While ALL puppies are treated on a deworming schedule, pups can leave us “clean” only to be home for a week or two and have a parasite. Please know that ALL dogs/puppies have parasites. When you deworm and/or medicate, you can kill all live/active parasites.
However, parasites and protozoa have a plan for survival in place. They lay dormant eggs in the tissues of the host. The ONLY way these eggs can be “activated” is through stress, a compromised immune system, pregnancy (hence the puppy has parasites – they are passed from mama to baby) and sickness/disease. Our job is to treat live parasites and then keep pups healthy and happy to ensure their body is not a place where dormant eggs can be activated.
Unfortunately a puppy is a preferred host. They are 80% water upon birth, grow at an incredibly fast rate and naturally have a compromised immune system. We highly recommend following your veterinarian’s recommendations on a deworming schedule.

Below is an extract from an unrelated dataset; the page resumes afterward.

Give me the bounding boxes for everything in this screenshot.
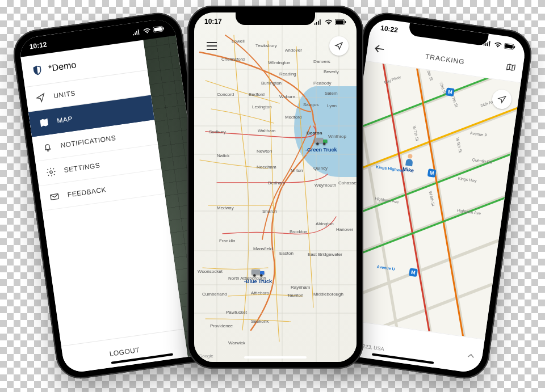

After a lot of thought and experience, we recommend you try the following protocol to minimize the activation of dormant parasites:
- Keep the house completely calm and stress-free for three days to a week. No new visitors, limited commotion and minimal handling, will help a lot. Treat them like a newborn baby coming home. When you come home or have visitors stop by, please keep all shoes at the door. Parvo can be brought inside on the bottom of shoes, and that’s a nasty illness for little pups.
- Do not wake up a sleeping pup. Puppies can sleep an incredible amount of time, so don’t worry if it seems like a lot the first few weeks. As long as your pup wakes up with energy, eats well, drinks well and goes potty, things are all good. As they get older they will start sleeping less and playing more.

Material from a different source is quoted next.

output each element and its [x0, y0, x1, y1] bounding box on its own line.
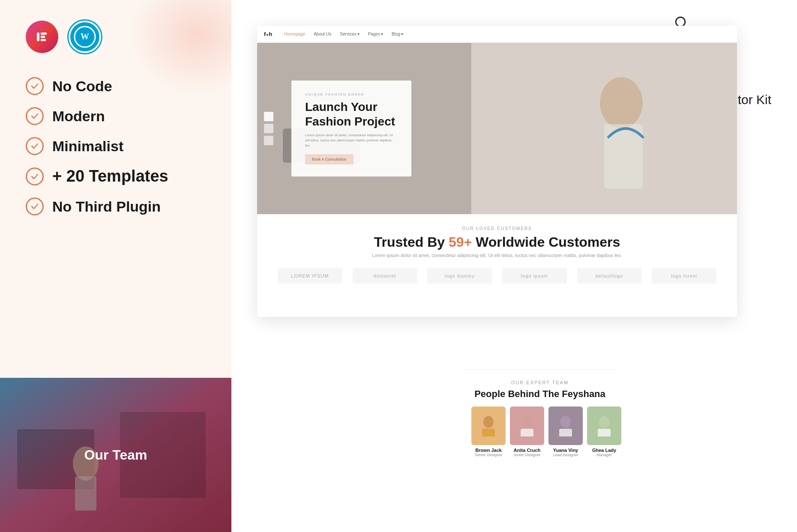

- Mushy poop is common with stress and is not unusual after the ride home and during their first few days in their new home and environment. You can add a large spoonful of canned pumpkin (not pumpkin pie filling, which can have other ingredients) for the first five days to help firm it back up. If their poop is consistently mushy you can switch them to boiled hamburger or chicken and white rice. Be careful to make sure there are no added seasonings and it is very bland. A nice bland diet is imperative during a tough transition.

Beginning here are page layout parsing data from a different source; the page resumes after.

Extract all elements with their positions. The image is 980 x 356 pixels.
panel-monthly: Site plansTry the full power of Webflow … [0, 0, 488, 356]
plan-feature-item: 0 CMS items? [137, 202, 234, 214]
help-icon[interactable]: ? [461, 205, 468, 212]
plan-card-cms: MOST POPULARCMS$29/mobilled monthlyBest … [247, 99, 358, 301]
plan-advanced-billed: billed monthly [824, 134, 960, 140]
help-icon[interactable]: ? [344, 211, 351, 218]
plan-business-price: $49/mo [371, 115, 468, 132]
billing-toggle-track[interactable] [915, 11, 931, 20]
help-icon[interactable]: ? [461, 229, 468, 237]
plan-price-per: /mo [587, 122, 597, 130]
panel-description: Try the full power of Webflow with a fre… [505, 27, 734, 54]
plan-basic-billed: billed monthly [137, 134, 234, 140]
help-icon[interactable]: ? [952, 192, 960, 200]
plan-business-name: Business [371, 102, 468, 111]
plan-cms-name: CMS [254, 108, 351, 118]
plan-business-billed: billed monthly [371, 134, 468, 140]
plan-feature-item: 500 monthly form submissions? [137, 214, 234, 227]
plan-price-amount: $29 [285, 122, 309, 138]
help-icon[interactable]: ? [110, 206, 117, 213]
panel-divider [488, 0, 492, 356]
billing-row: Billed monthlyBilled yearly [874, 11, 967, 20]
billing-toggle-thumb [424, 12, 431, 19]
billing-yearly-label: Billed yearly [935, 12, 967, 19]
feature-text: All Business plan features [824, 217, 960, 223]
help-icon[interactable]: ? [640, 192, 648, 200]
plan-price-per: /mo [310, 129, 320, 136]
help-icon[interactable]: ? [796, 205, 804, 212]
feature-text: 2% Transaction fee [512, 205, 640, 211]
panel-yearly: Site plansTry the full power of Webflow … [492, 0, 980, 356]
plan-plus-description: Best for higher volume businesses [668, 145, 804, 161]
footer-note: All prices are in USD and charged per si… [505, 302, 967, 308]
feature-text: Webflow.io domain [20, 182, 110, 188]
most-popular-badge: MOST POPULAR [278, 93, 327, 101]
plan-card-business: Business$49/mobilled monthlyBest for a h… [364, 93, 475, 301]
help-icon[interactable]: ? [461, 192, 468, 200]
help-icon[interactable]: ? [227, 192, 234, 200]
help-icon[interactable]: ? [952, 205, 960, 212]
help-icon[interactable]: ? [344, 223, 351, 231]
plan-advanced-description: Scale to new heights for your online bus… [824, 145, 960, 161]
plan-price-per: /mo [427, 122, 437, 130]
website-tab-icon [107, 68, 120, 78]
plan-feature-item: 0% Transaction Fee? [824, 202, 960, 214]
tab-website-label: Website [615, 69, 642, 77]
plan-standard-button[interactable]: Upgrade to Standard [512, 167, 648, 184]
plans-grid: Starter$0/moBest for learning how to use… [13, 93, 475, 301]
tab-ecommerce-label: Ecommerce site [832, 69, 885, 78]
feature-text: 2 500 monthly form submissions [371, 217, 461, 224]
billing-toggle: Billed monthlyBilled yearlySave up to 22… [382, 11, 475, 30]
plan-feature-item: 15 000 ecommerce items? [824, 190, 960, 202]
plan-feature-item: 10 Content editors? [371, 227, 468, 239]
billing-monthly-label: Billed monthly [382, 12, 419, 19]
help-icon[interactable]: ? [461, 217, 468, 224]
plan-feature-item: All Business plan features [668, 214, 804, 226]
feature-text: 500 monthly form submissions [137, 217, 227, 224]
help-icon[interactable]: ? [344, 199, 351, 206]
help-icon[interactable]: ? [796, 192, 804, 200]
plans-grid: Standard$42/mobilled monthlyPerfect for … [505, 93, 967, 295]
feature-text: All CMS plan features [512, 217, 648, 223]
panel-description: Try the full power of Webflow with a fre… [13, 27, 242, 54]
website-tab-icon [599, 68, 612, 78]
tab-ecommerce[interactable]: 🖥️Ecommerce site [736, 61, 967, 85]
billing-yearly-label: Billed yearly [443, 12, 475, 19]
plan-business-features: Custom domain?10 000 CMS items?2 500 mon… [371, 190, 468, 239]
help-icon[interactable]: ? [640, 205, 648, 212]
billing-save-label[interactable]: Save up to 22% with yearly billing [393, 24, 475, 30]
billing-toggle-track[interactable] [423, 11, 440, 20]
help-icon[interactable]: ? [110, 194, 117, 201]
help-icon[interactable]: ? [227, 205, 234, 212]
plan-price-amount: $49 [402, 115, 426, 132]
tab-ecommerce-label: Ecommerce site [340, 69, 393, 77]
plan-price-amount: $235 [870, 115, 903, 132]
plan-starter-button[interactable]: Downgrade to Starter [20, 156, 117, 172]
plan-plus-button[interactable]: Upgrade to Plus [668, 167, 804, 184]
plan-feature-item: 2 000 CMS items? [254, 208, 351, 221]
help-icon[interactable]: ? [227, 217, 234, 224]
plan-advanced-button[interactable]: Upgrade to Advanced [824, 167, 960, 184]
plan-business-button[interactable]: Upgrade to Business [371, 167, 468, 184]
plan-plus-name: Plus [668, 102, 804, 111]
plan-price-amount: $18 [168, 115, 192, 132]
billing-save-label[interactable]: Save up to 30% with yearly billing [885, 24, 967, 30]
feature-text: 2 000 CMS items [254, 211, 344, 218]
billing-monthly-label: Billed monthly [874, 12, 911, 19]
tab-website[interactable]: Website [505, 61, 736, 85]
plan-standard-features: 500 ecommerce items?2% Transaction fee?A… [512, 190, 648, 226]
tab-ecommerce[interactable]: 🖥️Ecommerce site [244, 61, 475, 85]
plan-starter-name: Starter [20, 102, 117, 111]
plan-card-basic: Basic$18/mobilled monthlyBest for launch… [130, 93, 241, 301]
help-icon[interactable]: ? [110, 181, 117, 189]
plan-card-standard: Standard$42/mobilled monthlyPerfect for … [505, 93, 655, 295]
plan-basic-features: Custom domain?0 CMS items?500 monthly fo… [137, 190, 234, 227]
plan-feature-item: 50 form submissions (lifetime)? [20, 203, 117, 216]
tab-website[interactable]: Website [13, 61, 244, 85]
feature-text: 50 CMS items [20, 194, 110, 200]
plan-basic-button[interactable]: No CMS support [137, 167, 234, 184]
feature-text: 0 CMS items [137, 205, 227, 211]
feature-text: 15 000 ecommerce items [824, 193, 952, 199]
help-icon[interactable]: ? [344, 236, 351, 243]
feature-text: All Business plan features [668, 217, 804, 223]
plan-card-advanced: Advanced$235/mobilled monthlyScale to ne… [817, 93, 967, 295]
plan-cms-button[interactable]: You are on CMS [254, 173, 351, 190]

As soon as the stools start to become firm, you can start SLOWLY adding kibble back into their diet. I would give it a good 5 days before fully taking them off the chicken & rice or pumpkin, just for good measure. If they get mushy again, you’ve done it too fast, so just cut it back a little for another day. You can make large batches of boiled hamburger or chicken at a time and keep it in the fridge or even freeze it prior to the puppy coming home.
- Do not feed ANY treats (including bones) while their poop is mushy. Just the diet above until it is normal again and they are fully back on kibble. You don’t want to cause an upset tummy due to food or treats, upset tummies create a nice environment for parasites.
- I also strongly recommend adding a good probiotic to their food.
When to worry:
- Poop contains mucus or blood. If this happens, feed ONLY a bland diet with no bones or treats for 24 hours. If the condition remains, call your vet for further instructions.
- Puppy is lethargic, does not play or refuses to eat. Call your vet for further instructions.
- Puppy can’t poop and vomits. This can indicate he or she ate something and has a blockage. This is an emergency. Seek immediate veterinary care.
- Liquid poop. Be careful. A puppy can dehydrate rapidly. Keep them hydrated. If poop does not improve quickly, a visit to the vet will likely be needed.
I hope this makes the transition for your puppy easier and healthier. Thank you for ensuring their safety and well-being!